That happened 5 years ago and we are still together but I don't give him much credit for it. He was very depressed and moody the first year after giving up the friendship. He refused to leave his position at work so she was going to still be around. I found books that helped like "Detatch and Survive." 

I got through it by becoming more self aware, more self reliant emotionally, physically, and financially. I don't regret staying with him since he is a wonderful father and logistically it would have been too difficult to build my career and take care of our son. We were doing tolerable until this last week when he accidentally called me during a meeting with the same OW. Still don't know what to make of it all yet 💔. This time I am in a better position to cope and I know I will be ok either way. My life does not revolve around him like it did before.


----------



## FeelingBetrayed (Apr 17, 2017)

Jessica38 said:


> Are they still in contact? Your husband had an EA. If you take the steps in Surviving an Affair and treat it like the affair that it was, I think your marriage will have the greatest chance of success in recovering. As it stands, he could be texting with her either via words with friends or another way.
> 
> I'm sorry you're going through this, and the part about reading about EAs while nursing your child is heartbreaking.
> 
> Please don't rug sweep his affair. Your husband has poor boundaries with women. This could easily happen again even if he did end all contact with this woman, though I don't believe that he did based on what you describe.

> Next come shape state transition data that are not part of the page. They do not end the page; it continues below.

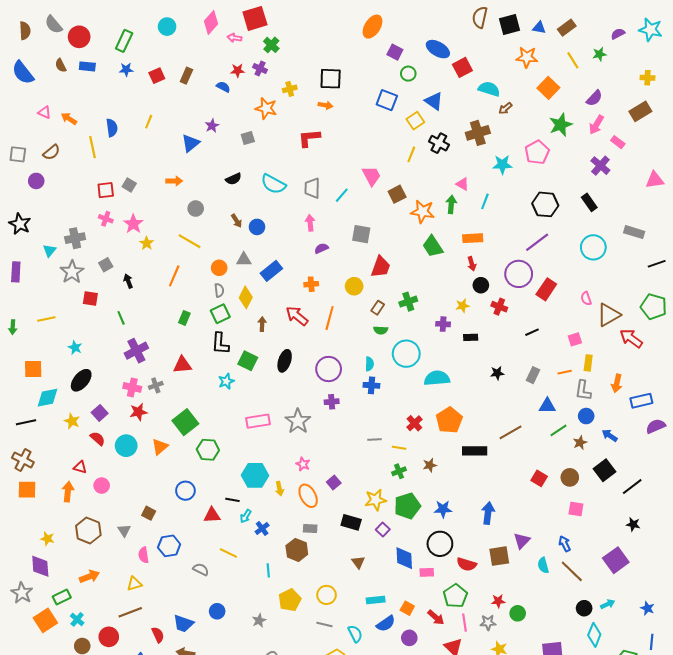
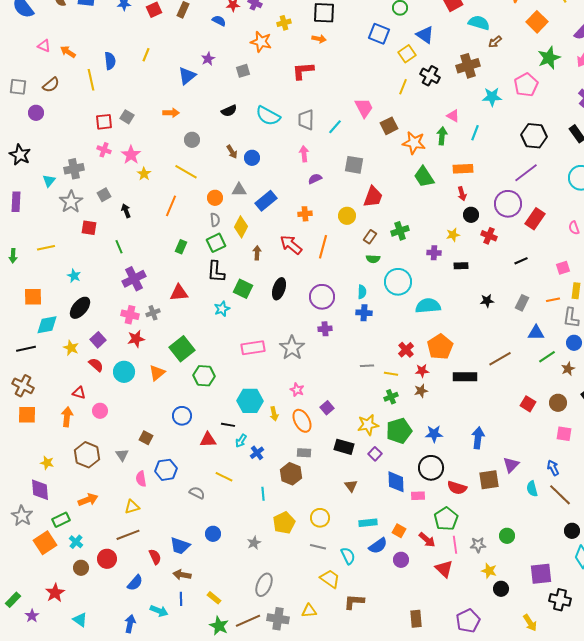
red star: (498, 601) -> (422, 371), moved

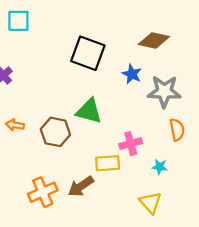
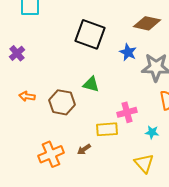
green triangle: (89, 111) -> (91, 84), size x0.7
brown arrow: (81, 186) -> (84, 149), size x0.6

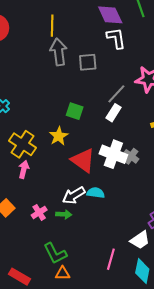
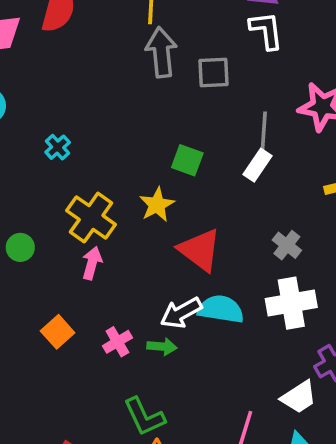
gray line: (116, 94) -> (264, 131), turned -40
white cross: (113, 154) -> (291, 303), moved, turned -32
cyan semicircle: (96, 193) -> (221, 309), size x1.4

Thank you for validating my concerns. I thought it was an emotional affair as well. They do not have contact as far as I know. I immediately blocked her cell phone from calls and texts. They do not talk on WWF since I had him block her on there and on Facebook. Is Surviving An Affair an article on here? Even though he initially admitted wrong doing he has since made me feel crazy for being upset and having trust issues. I felt completely heart broken when it was all happening.


----------



## FeelingBetrayed (Apr 17, 2017)

Thestarsarefalling said:


> Your story sounds so similar to mine. My DH got involved with a women at work. Our baby had just turned 6 months and he was telling me how wonderful she was. This was after I found emails of text messages he had saved so he could always remember their flirtation. He made lots of noise that he wanted to leave but never actually would leave. I was an emotional disaster for months.
> 
> That happened 5 years ago and we are still together but I don't give him much credit for it. He was very depressed and moody the first year after giving up the friendship. He refused to leave his position at work so she was going to still be around. I found books that helped like "Detatch and Survive."
> 
> I got through it by becoming more self aware, more self reliant emotionally, physically, and financially. I don't regret staying with him since he is a wonderful father and logistically it would have been too difficult to build my career and take care of our son. We were doing tolerable until this last week when he accidentally called me during a meeting with the same OW. Still don't know what to make of it all yet 💔. This time I am in a better position to cope and I know I will be ok either way. My life does not revolve around him like it did before.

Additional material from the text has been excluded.